━━ Given records

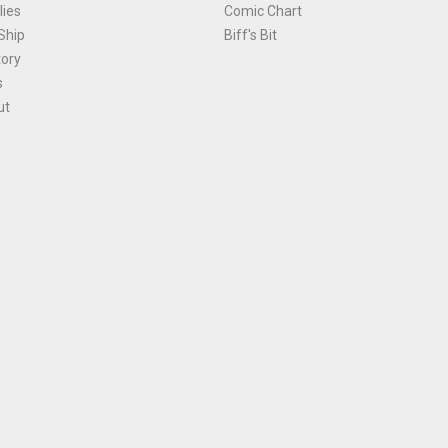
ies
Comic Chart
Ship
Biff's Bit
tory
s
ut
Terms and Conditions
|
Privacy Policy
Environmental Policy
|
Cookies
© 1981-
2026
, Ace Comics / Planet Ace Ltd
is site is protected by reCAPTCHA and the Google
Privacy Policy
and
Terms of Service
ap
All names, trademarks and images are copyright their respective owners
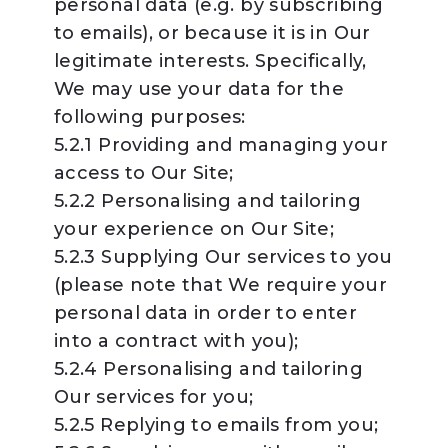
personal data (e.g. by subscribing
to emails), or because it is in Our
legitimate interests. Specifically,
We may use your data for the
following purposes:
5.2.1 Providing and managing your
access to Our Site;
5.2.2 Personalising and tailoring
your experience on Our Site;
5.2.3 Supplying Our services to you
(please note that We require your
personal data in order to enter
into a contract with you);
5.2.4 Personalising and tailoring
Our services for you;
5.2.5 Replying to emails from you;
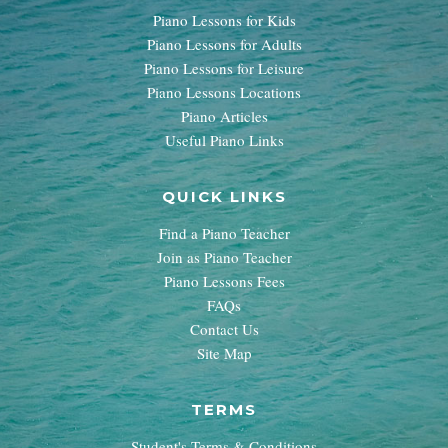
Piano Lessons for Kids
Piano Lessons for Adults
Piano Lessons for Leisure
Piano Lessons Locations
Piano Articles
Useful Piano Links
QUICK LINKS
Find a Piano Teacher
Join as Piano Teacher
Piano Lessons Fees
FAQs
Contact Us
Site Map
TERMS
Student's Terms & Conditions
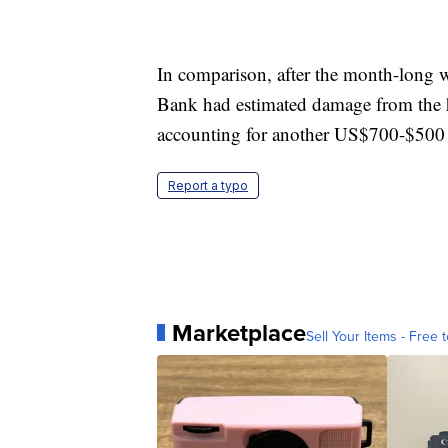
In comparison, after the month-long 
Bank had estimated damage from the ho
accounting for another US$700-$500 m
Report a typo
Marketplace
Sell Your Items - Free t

━━━━

■ Required action:
Search the preceding listing for "Piano", then copy every line that holds it.

■ Your response:
Piano Lessons for Kids
Piano Lessons for Adults
Piano Lessons for Leisure
Piano Lessons Locations
Piano Articles
Useful Piano Links
Find a Piano Teacher
Join as Piano Teacher
Piano Lessons Fees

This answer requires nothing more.